Selon le ministre Todisoa Andriamampandry, ce recrutement “ampahibemaso” repose sur cinq critères précis, notamment l’ancienneté, l’âge, le diplôme, le volume horaire assuré ainsi que la spécialité ou la matière enseignée par l’enseignant vacataire postulant. Chaque candidature est évaluée à travers un système de comptage de points, permettant de classer les postulants selon leur profil et leur expérience professionnelle. Les candidats obtenant le plus grand nombre de points sont retenus.
Des séances de recrutement ont déjà eu lieu dans plusieurs régions du pays, dont Itasy, Ihorombe, Amoron’i Mania, Alaotra Mangoro, SAVA, Ambatosoa.

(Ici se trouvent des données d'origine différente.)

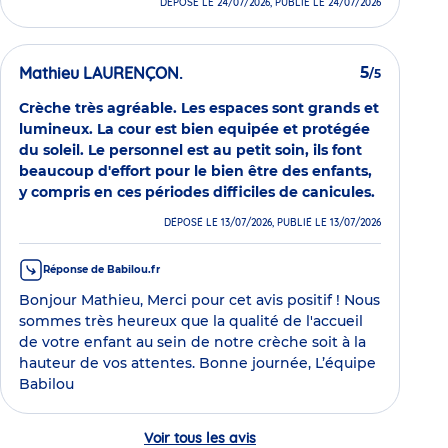
DÉPOSÉ LE 24/07/2026, PUBLIÉ LE 24/07/2026
Mathieu LAURENÇON.
5
/5
Crèche très agréable. Les espaces sont grands et
lumineux. La cour est bien equipée et protégée
du soleil. Le personnel est au petit soin, ils font
beaucoup d'effort pour le bien être des enfants,
y compris en ces périodes difficiles de canicules.
DÉPOSÉ LE 13/07/2026, PUBLIÉ LE 13/07/2026
Réponse de Babilou.fr
Bonjour Mathieu, Merci pour cet avis positif ! Nous
sommes très heureux que la qualité de l'accueil
de votre enfant au sein de notre crèche soit à la
hauteur de vos attentes. Bonne journée, L’équipe
Babilou
Voir tous les avis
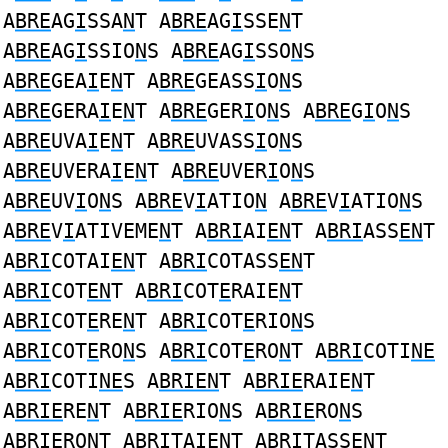
A
BRE
AG
I
SSA
N
T A
BRE
AG
I
SSE
N
T
A
BRE
AG
I
SSIO
N
S A
BRE
AG
I
SSO
N
S
A
BRE
GEA
I
E
N
T A
BRE
GEASS
I
O
N
S
A
BRE
GERA
I
E
N
T A
BRE
GER
I
O
N
S A
BRE
G
I
O
N
S
A
BRE
UVA
I
E
N
T A
BRE
UVASS
I
O
N
S
A
BRE
UVERA
I
E
N
T A
BRE
UVER
I
O
N
S
A
BRE
UV
I
O
N
S A
BRE
V
I
ATIO
N
A
BRE
V
I
ATIO
N
S
A
BRE
V
I
ATIVEME
N
T A
BRI
AI
EN
T A
BRI
ASS
EN
T
A
BRI
COTAI
EN
T A
BRI
COTASS
EN
T
A
BRI
COT
EN
T A
BRI
COT
E
RAIE
N
T
A
BRI
COT
E
RE
N
T A
BRI
COT
E
RIO
N
S
A
BRI
COT
E
RO
N
S A
BRI
COT
E
RO
N
T A
BRI
COTI
NE
A
BRI
COTI
NE
S A
BRIEN
T A
BRIE
RAIE
N
T
A
BRIE
RE
N
T A
BRIE
RIO
N
S A
BRIE
RO
N
S
A
BRIE
RO
N
T A
BRI
TAI
EN
T A
BRI
TASS
EN
T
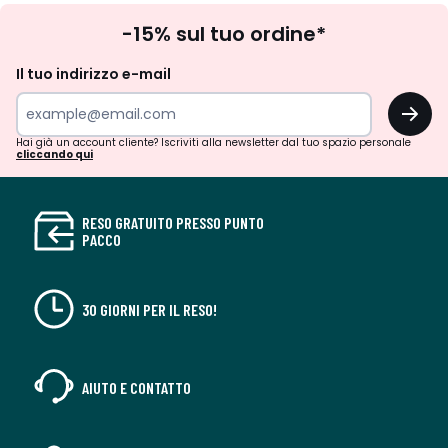
Iscrizione
-15% sul tuo ordine*
newsletter
Il tuo indirizzo e-mail
OK
Hai già un account cliente? Iscriviti alla newsletter dal tuo spazio personale
cliccando qui
RESO GRATUITO PRESSO PUNTO
PACCO
30 GIORNI PER IL RESO!
AIUTO E CONTATTO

Le recrutement “en live” va s’enchaîner progressivement sur l’ensemble des régions, selon le calendrier établi par chaque direction régionale.
606 postes budgétaires sont ouverts cette année au niveau du ministère de l’Enseignement technique et de la formation professionnelle. 250 d’entre eux vont ainsi être ouverts aux enseignants vacataires dont une première vague va intégrer la fonction publique cette année afin de renforcer les effectifs des agents l’État dans le secteur de l’enseignement technique et professionnel.